Marine wildlife charity Project Seagrass has acquired fixed-wing drones to help protect sea life off the coast of Scotland.
The two Swiss-made WingtraOne drones were supplied by Coptrz and will be used to map the coastal seascape from May.
Dr Richard Lilley, CEO Project Seagrass, said: “The recent development of high quality drones such as the WingtraOne is having a positive impact on the ability of scientists to map the habitats of the coastal seascape.
“The combination of high quality satellite imagery, combined with detailed multispectral drone images, and habitat ground truthing, is significantly enhancing the detail with which scientists are now able to map coastal habitats.
“Understanding the extent and characteristics of habitats present is important because it enables us to predict the kind of species that might live within them.

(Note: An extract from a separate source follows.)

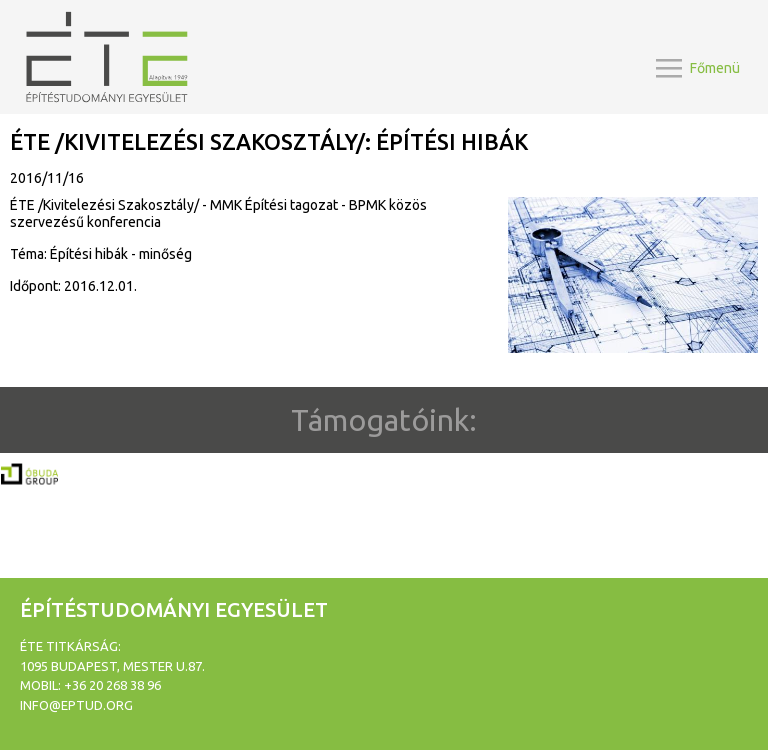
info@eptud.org (76, 705)
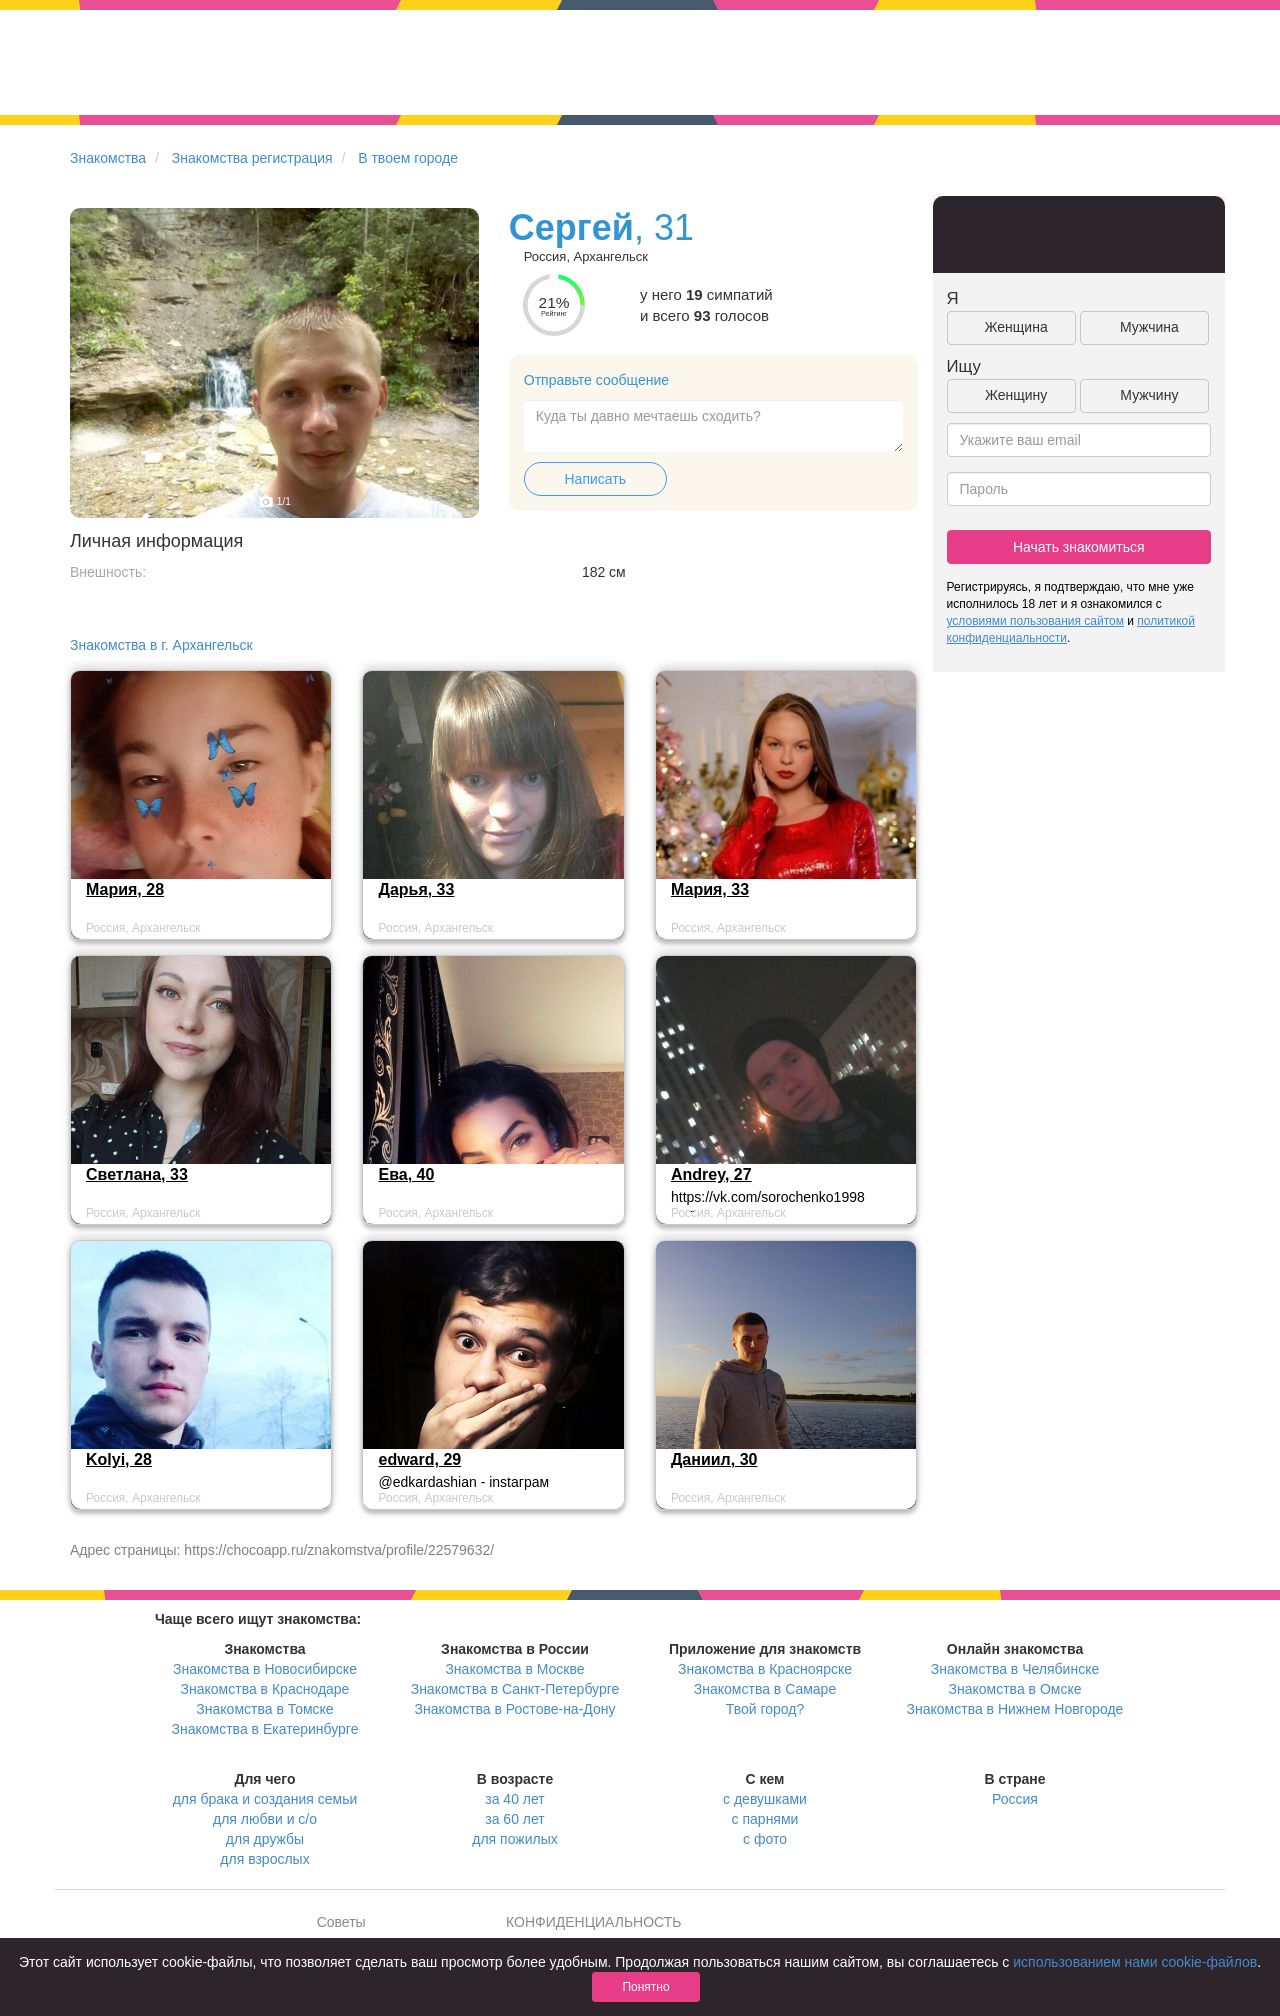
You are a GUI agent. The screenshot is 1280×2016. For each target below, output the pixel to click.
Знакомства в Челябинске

Using this new Wingtra One we will not only be better able to visualise seagrass meadow extent, but we will also be in a better position to understand habitat connectivity, and to protect the biodiversity that lives in coastal zone.”
The WingtraOne PPK VTOL is a fully autonomous drone specifically designed for long-distance surveying applications. The WingtraOne is capable of flying for up to 55 minutes and it has been designed to cover long distances.
James Pick, UAV strategist for the Surveying Industry at Coptrz, said: “As Prime European Distributors of the Wingtra One, we are proud to be supporting projects like the Seagrass Project with training, supply of equipment and support. It is exciting to see the potential of drones being utilised by companies such as Project Seagrass.”